Una forma común al hacernos destacar es desde el conocimiento.
Muchass veces, nuestro ego dictamina el curso de acción.

Aunque estas ideas pudieran parecer disconexas, suelen ser el detonador de los grandes fracasos al llevar un proyecto a buen termino.

Desarrollemos.

Con cada experiencia, acumulamos conocimientos que damos por efectivos, y en efecto, lo fueron, para ese proyecto.

El error es querer aplicarlo a un nuevo proyecto.

Si cada proyecto en si tiene características muy particulares (partiendo del hecho de que el cliente, o la necesidad lo son) tendremos un gran freno si no tenemos la visión de enfrentar el nuevo reto con una mente abierta.
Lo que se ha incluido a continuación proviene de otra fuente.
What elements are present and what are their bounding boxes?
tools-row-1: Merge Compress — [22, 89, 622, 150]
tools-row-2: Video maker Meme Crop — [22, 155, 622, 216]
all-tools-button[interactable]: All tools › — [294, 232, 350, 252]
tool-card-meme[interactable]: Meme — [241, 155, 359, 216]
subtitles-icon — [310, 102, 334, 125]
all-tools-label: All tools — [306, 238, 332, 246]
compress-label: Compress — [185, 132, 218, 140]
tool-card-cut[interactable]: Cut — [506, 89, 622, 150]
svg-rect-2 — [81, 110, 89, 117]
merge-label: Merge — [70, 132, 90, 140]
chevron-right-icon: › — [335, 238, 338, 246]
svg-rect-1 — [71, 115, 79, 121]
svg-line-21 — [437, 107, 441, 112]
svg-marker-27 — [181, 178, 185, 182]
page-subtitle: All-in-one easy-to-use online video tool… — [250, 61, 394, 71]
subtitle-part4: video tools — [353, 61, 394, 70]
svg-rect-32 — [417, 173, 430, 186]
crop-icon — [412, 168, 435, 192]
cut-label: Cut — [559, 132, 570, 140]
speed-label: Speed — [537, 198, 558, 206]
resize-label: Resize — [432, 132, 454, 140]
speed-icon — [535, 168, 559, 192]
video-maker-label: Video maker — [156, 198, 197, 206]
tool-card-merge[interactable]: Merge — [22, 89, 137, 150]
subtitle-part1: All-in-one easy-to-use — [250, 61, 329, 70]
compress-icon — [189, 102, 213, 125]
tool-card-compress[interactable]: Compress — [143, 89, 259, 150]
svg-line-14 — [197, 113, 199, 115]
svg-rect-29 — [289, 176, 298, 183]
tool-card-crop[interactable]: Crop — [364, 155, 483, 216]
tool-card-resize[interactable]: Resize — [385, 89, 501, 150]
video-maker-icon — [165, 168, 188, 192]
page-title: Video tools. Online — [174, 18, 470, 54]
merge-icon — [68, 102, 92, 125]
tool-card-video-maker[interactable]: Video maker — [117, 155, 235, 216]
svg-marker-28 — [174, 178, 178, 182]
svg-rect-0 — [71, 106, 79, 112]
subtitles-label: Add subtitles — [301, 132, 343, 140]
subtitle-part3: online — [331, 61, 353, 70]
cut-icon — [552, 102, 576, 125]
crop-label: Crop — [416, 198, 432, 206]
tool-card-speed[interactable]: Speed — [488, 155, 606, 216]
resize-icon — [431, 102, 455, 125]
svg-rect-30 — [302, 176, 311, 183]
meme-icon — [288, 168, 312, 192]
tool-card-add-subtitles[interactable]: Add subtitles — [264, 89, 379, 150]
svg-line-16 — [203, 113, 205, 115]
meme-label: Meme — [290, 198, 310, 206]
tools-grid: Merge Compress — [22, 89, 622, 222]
Si bien, existen metodologías efectivas en la gestión de proyectos, si llegamos a la raíz del concepto, resulta que son, al igual que cualquier doctrina, un caminio de iniciación, un sendero que permite vislumbrar a dónde y como llegar.

Google, es una empresa muy exitosa, y logró el reconocimiento actual debido a circunstancias muy particulares. Si desde nuestra organización queremos adaptar la gestión de proyectos de Google, seguramente terminaremos frustrandonos por que posiblemente puede ser un freno más que un apoyo. Ya que el camino que debemos recorrer para llegar a nuestra meta, es distinto al de ellos y no solo eso, las herramientas, los recursos, la gente e incluso las estructuras mentales de nuestra sociedad y entorno son diametralmente opuestas.

¿Entonces que hay que hacer?

¿Gestionar o no gestionar?

Por su puesto que se debe gestionar, es necesario encontrar los flujos que nos permitan descubrir el mejor modo de trabajo. Pero necesito ser enfático en eso, es necesario que la gestión ayude a descubrir las mejores prácticas

Y es aquí, desde mi punto de vista, en que la mayoría de las empresas fracasan, cuando creen que la gestión dictaminará el flujo de trabajo per se. Esto aplica después del descubirmiento inicial, aplica cuando ya averiguaste el pérfil de los colaboradores que integran tu equipo, aplica cúando tu equipo tiene una infraestructura técnica adecuada a ellos, cuando al menos uno de los proyectos que has desarrollado con ese flujo de trabajo resultó exitoso.

Descubrir esto es un proceso lento, pero nunca de prueba y error, nunca de cambio de trayectoría, sino de observación constante, de aprendizaje.

Quien quiera, pues, tener una metodología de gestión de proyectos que le permita crecer, debe estar dispuesto a escuchar la experiencia operativa, la de quien día a día genera valor en la organización.